* [TASK DESCRIPTION]:
Narrow the data below down to the lines containing "System".

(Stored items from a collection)
--------------------------------------------------
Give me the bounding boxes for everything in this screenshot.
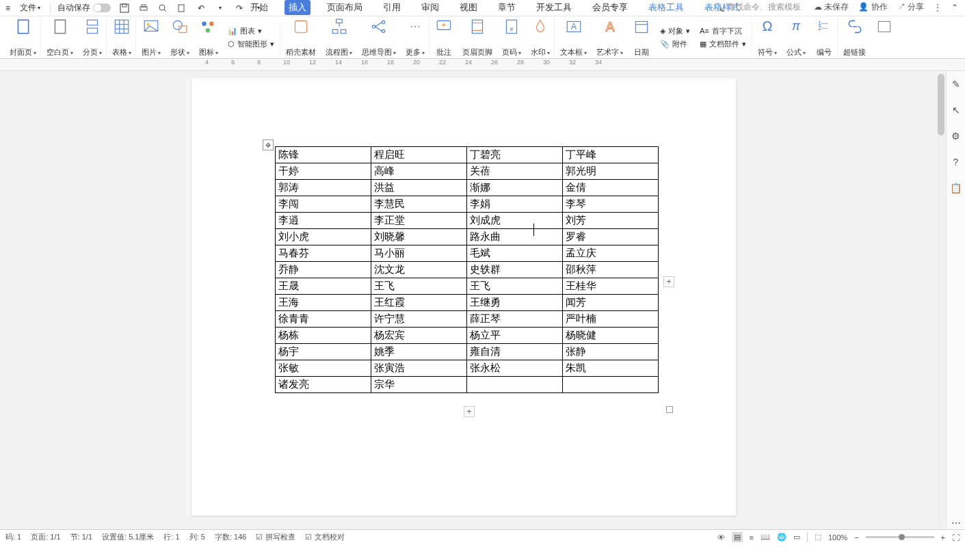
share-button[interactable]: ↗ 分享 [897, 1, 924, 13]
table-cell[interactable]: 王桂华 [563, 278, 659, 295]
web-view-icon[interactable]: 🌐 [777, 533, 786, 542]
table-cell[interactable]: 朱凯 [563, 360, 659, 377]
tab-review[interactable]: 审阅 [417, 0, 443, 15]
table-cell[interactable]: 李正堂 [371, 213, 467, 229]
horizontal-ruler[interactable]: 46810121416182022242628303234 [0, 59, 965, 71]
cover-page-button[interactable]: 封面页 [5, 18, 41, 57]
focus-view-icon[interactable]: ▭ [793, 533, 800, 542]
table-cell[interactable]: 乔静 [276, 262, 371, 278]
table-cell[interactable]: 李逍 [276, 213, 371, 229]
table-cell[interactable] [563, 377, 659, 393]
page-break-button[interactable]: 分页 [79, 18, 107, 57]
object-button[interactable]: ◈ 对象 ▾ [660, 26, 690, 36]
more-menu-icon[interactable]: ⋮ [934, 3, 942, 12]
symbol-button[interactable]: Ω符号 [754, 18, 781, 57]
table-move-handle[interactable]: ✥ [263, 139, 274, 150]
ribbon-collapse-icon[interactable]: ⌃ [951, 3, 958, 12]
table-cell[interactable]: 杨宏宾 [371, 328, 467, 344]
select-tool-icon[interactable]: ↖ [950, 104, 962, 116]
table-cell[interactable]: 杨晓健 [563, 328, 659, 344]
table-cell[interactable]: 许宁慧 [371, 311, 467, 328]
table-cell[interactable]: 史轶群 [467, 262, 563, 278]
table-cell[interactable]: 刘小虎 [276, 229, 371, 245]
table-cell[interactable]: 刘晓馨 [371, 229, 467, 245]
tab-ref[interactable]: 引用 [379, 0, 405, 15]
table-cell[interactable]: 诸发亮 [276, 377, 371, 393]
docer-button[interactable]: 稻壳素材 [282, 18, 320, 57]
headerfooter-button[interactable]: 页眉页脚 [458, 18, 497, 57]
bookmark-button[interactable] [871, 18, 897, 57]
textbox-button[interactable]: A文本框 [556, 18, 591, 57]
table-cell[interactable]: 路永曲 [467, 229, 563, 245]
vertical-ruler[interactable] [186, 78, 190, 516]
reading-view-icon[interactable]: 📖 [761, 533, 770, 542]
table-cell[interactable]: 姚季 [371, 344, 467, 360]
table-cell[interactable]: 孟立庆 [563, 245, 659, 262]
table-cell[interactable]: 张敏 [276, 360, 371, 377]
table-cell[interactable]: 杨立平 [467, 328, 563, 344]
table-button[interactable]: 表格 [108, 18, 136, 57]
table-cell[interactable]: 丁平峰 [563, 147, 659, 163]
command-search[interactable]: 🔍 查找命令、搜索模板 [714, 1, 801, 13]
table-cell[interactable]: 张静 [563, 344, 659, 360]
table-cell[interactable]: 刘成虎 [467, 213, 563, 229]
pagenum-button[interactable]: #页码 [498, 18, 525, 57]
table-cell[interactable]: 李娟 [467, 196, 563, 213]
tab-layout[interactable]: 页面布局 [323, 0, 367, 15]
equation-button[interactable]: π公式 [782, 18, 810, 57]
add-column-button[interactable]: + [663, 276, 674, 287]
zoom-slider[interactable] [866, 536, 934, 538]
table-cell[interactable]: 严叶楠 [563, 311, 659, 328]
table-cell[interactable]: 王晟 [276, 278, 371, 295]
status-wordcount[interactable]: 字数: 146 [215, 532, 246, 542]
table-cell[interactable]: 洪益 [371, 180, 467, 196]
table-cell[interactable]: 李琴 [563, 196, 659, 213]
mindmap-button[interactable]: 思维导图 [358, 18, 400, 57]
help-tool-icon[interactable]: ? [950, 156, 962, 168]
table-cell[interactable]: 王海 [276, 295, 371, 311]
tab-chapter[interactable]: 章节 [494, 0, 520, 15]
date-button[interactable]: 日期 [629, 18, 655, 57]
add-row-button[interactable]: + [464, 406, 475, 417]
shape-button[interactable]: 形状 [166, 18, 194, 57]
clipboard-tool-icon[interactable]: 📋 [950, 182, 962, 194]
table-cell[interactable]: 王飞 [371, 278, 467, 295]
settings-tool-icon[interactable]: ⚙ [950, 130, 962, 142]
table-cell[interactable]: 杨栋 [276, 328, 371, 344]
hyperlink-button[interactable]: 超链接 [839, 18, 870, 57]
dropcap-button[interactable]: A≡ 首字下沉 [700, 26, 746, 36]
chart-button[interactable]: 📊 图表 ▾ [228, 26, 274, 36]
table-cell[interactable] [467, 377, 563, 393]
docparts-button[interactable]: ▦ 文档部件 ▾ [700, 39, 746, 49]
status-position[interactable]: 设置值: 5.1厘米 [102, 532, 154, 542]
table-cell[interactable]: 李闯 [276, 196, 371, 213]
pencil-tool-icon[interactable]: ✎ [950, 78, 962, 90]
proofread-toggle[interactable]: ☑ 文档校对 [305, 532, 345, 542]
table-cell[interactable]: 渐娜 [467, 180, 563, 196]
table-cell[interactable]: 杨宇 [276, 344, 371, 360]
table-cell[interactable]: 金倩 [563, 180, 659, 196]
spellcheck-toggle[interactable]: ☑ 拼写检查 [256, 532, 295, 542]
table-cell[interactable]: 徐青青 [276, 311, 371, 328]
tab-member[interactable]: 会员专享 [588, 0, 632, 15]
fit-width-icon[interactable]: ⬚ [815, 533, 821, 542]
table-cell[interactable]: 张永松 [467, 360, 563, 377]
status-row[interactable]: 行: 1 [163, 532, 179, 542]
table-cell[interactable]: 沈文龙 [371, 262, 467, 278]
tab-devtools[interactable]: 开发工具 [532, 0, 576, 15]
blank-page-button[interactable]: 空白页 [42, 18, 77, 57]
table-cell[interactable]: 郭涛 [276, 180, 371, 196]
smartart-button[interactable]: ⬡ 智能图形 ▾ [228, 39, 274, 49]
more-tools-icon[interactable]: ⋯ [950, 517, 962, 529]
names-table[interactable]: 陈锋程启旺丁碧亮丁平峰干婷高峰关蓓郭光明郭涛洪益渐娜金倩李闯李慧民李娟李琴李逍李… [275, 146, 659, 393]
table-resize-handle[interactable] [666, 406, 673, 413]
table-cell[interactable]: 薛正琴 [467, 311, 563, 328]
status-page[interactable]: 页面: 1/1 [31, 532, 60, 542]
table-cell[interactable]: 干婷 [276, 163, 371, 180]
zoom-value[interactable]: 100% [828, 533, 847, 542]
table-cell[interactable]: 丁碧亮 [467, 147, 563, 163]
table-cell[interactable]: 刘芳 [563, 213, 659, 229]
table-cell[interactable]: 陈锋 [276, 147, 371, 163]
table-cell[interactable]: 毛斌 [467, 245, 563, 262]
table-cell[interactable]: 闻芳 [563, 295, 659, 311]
--------------------------------------------------
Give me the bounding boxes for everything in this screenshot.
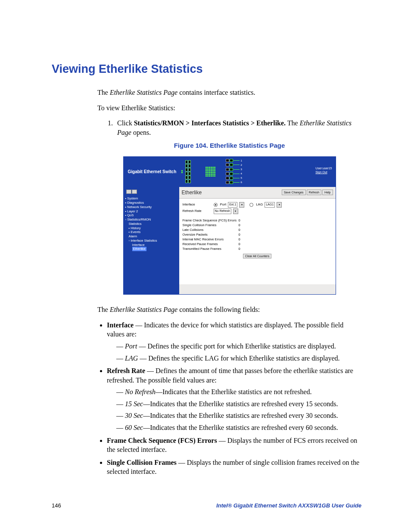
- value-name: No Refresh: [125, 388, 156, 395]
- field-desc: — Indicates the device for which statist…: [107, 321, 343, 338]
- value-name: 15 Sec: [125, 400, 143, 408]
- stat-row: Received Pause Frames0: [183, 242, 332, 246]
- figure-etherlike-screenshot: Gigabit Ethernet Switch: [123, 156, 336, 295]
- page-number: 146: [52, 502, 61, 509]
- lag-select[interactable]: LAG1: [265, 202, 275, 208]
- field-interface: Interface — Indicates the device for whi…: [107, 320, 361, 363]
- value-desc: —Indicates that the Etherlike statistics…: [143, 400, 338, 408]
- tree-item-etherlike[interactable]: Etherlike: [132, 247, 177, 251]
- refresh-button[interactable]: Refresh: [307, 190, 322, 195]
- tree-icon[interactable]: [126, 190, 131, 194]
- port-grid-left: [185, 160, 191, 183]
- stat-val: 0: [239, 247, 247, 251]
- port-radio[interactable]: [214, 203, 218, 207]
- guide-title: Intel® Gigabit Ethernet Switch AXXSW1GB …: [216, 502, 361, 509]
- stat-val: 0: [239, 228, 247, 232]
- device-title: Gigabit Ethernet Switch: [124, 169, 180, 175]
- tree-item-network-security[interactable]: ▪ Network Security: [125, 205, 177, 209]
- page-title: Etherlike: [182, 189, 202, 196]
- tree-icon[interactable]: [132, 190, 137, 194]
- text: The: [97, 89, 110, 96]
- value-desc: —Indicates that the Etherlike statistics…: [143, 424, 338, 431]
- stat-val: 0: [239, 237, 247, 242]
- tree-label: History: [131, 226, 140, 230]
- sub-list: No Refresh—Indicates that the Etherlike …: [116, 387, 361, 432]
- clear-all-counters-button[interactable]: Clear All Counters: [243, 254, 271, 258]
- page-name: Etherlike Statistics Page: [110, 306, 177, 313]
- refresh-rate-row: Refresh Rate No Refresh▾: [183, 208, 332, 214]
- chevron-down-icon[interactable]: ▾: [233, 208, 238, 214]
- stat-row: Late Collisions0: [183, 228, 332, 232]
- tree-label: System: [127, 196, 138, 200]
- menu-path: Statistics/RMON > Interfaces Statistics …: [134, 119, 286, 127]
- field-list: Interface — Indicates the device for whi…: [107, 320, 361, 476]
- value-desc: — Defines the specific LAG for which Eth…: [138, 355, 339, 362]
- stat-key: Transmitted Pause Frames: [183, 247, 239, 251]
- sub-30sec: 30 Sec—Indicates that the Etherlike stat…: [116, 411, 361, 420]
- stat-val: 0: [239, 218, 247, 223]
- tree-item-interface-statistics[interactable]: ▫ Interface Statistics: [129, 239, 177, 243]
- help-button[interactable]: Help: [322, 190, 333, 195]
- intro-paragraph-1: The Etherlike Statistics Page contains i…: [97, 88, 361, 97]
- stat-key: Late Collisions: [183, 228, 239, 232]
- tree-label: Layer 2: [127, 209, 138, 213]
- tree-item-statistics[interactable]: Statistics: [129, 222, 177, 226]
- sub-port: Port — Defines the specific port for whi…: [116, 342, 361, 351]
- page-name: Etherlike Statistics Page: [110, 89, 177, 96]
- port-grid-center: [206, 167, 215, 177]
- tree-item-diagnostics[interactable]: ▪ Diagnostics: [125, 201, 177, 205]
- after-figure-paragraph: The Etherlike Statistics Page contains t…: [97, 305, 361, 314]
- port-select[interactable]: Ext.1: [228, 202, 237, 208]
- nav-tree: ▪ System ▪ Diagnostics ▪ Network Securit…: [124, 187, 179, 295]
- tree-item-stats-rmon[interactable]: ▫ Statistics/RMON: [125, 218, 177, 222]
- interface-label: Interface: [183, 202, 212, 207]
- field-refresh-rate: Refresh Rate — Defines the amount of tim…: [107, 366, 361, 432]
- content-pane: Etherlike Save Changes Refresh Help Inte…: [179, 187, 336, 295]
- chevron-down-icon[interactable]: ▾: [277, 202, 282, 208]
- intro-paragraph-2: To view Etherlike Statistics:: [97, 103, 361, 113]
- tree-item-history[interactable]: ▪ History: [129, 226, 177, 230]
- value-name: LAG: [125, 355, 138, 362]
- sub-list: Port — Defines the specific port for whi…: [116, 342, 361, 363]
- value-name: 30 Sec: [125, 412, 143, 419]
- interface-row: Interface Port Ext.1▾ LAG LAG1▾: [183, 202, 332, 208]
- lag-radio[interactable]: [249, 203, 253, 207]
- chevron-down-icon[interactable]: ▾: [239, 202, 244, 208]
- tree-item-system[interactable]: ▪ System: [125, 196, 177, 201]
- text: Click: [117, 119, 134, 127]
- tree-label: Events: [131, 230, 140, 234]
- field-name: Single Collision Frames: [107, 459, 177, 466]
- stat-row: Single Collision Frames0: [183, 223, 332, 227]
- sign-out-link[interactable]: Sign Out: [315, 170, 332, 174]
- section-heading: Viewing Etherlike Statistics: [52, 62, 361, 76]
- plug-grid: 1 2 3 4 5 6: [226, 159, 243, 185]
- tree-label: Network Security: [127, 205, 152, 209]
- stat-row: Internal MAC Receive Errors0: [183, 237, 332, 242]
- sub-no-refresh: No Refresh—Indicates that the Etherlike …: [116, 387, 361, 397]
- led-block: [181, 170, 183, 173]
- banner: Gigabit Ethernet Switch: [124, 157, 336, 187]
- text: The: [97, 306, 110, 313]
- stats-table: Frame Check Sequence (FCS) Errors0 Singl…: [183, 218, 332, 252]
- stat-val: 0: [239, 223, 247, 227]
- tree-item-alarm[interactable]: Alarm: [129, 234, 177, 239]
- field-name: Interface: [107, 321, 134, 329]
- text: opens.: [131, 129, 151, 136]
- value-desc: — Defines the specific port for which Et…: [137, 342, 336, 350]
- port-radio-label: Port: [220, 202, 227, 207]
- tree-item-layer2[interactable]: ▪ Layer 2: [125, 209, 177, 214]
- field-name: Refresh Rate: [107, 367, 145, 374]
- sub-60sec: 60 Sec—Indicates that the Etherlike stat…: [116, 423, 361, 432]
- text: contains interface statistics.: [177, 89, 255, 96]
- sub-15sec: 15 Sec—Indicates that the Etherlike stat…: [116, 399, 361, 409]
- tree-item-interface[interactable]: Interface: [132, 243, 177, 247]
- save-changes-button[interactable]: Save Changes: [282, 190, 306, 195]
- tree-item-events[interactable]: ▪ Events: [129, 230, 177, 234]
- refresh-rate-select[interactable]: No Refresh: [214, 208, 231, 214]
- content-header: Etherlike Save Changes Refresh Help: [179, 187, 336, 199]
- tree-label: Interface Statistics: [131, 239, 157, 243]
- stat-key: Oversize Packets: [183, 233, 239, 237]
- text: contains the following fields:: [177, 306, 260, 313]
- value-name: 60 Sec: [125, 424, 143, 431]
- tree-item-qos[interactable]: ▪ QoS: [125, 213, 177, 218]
--------------------------------------------------
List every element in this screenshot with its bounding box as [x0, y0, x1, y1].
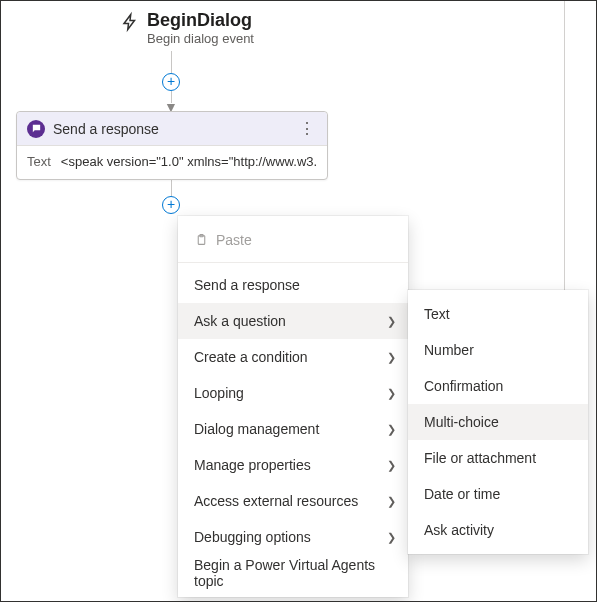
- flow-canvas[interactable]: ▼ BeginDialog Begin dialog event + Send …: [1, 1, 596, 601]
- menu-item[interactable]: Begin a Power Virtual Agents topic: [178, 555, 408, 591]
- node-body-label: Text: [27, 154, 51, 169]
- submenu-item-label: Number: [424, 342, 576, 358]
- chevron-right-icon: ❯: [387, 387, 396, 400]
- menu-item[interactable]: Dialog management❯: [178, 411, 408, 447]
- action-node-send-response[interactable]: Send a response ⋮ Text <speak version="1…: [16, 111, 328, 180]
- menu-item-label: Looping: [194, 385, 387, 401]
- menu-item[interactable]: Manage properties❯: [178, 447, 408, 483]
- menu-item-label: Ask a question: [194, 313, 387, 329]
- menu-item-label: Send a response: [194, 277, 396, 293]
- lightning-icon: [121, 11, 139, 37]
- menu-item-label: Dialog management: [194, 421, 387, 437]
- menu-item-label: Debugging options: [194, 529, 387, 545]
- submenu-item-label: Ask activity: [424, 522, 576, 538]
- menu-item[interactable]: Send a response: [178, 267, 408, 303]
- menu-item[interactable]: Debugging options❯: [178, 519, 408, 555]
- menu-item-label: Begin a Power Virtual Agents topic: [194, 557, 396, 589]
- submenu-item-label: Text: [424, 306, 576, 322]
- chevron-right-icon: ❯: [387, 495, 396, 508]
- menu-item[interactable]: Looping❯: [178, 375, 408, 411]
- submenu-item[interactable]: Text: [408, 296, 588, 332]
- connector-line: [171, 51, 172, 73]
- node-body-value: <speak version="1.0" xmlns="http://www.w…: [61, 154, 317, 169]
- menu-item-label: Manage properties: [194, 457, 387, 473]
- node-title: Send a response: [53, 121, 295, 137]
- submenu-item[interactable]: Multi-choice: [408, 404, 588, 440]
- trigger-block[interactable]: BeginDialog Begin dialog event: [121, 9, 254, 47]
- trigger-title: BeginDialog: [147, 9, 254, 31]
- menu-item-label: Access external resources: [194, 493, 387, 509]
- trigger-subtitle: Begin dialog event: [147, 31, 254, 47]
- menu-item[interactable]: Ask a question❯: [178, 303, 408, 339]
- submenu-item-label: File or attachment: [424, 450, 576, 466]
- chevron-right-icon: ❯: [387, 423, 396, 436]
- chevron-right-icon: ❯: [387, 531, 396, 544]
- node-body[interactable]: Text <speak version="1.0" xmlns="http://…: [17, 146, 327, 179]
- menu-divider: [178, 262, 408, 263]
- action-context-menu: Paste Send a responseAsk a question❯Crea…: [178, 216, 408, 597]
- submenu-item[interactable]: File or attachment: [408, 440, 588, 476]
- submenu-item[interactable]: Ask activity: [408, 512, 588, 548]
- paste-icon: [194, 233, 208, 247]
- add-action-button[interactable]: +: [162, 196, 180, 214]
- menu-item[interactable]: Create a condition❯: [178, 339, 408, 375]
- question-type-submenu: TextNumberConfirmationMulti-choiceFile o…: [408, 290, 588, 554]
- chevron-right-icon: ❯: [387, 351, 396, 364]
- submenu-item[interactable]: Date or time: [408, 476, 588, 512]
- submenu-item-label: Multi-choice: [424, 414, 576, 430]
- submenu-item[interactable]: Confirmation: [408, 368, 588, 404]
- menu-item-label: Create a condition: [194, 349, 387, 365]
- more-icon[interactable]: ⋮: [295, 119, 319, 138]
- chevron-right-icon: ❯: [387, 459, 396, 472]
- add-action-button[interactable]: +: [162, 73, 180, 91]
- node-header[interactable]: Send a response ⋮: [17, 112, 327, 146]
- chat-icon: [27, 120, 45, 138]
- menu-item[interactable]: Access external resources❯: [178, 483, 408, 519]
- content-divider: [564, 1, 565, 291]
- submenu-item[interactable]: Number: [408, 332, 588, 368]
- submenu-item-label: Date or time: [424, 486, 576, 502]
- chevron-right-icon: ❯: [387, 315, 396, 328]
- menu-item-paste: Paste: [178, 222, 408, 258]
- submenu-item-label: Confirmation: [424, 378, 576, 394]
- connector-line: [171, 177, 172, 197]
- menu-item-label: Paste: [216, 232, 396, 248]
--------------------------------------------------
* [TASK RESULT]:
- tree-label: System: [127, 196, 138, 200]
- nav-tree: ▪ System ▪ Diagnostics ▪ Network Securit…: [124, 187, 179, 295]
- tree-item-system[interactable]: ▪ System: [125, 196, 177, 201]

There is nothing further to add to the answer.